What the task asks:
From top to bottom, retype the data exactly, passing over any picture.

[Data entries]
┄┄┄┄┄┄┄┄┄┄┄┄┄┄┄┄┄┄┄┄
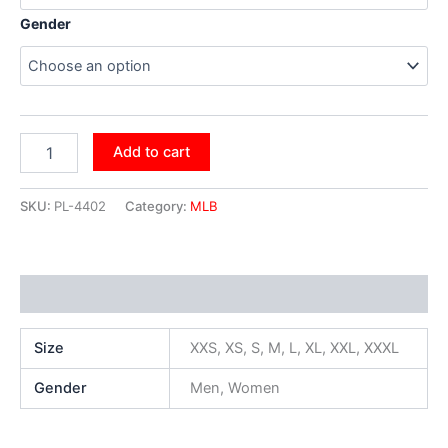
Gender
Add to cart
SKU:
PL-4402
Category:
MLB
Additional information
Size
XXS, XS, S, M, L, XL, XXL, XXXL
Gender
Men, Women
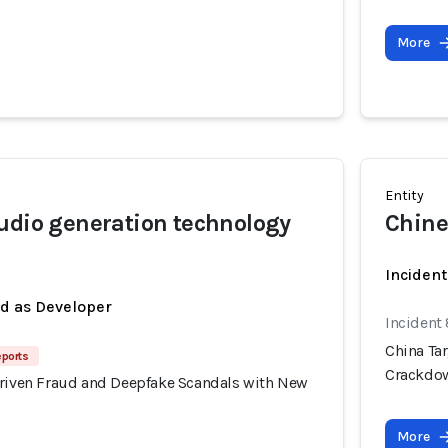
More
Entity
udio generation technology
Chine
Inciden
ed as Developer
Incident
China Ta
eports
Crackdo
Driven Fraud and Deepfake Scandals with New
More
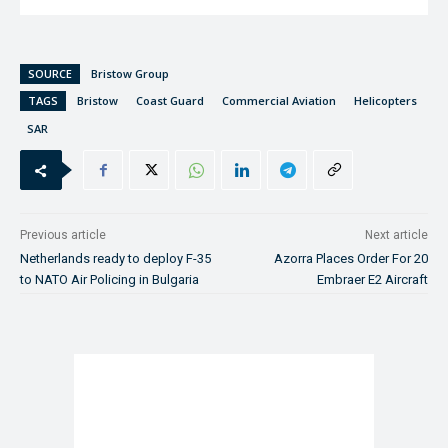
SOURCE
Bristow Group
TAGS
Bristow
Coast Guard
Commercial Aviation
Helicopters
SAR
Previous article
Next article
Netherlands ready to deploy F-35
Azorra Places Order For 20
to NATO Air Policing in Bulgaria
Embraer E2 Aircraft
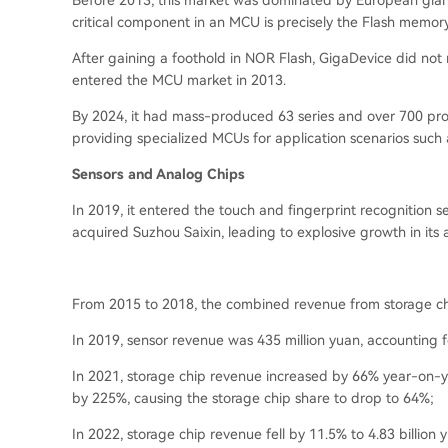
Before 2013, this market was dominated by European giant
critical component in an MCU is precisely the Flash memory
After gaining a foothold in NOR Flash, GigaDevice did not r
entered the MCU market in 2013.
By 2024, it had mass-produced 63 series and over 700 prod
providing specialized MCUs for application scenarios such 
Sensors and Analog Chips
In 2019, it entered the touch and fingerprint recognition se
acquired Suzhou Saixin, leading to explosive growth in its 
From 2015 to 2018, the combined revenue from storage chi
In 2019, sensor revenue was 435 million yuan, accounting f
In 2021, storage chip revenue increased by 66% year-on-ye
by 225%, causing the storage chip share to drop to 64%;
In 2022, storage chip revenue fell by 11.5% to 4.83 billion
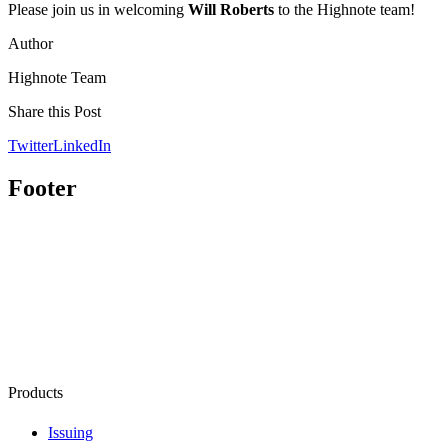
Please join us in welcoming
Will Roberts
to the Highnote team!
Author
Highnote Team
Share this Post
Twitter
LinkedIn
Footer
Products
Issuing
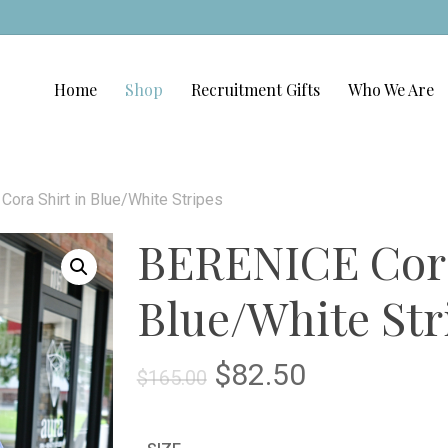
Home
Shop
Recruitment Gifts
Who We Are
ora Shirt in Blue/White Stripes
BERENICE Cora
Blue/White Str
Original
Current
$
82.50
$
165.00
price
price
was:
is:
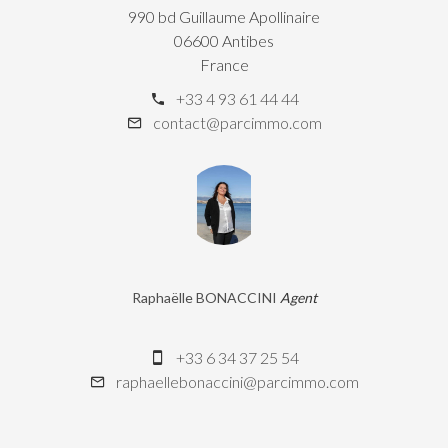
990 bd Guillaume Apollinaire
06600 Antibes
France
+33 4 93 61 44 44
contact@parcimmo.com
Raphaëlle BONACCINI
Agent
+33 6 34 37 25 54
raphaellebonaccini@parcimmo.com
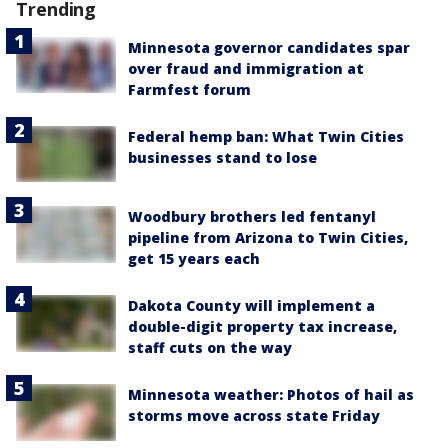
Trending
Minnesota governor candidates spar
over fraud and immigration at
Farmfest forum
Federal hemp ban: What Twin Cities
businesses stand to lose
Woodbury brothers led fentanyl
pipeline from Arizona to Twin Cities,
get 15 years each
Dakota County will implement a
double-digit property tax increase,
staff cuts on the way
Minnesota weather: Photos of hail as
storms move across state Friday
┄┄┄┄┄┄┄┄┄┄┄┄┄┄┄┄┄┄┄┄
Output for this exercise:
Gender
Add to cart
SKU:
PL-4402
Category:
MLB
Additional information
Size
XXS, XS, S, M, L, XL, XXL, XXXL
Gender
Men, Women
More
Entity
udio generation technology
Chine
Inciden
ed as Developer
Incident
China Ta
eports
Crackdo
Driven Fraud and Deepfake Scandals with New
More
SOURCE
Bristow Group
TAGS
Bristow
Coast Guard
Commercial Aviation
Helicopters
SAR
Previous article
Next article
Netherlands ready to deploy F-35
Azorra Places Order For 20
to NATO Air Policing in Bulgaria
Embraer E2 Aircraft
Before 2013, this market was dominated by European giant
critical component in an MCU is precisely the Flash memory
After gaining a foothold in NOR Flash, GigaDevice did not r
entered the MCU market in 2013.
By 2024, it had mass-produced 63 series and over 700 prod
providing specialized MCUs for application scenarios such 
Sensors and Analog Chips
In 2019, it entered the touch and fingerprint recognition se
acquired Suzhou Saixin, leading to explosive growth in its 
From 2015 to 2018, the combined revenue from storage chi
In 2019, sensor revenue was 435 million yuan, accounting f
In 2021, storage chip revenue increased by 66% year-on-ye
by 225%, causing the storage chip share to drop to 64%;
In 2022, storage chip revenue fell by 11.5% to 4.83 billion
Please join us in welcoming
Will Roberts
to the Highnote team!
Author
Highnote Team
Share this Post
Twitter
LinkedIn
Footer
Products
Issuing
Home
Shop
Recruitment Gifts
Who We Are
ora Shirt in Blue/White Stripes
BERENICE Cora
Blue/White Str
Original
Current
$
82.50
$
165.00
price
price
was:
is:
990 bd Guillaume Apollinaire
06600 Antibes
France
+33 4 93 61 44 44
contact@parcimmo.com
Raphaëlle BONACCINI
Agent
+33 6 34 37 25 54
raphaellebonaccini@parcimmo.com
Trending
Minnesota governor candidates spar
over fraud and immigration at
Farmfest forum
Federal hemp ban: What Twin Cities
businesses stand to lose
Woodbury brothers led fentanyl
pipeline from Arizona to Twin Cities,
get 15 years each
Dakota County will implement a
double-digit property tax increase,
staff cuts on the way
Minnesota weather: Photos of hail as
storms move across state Friday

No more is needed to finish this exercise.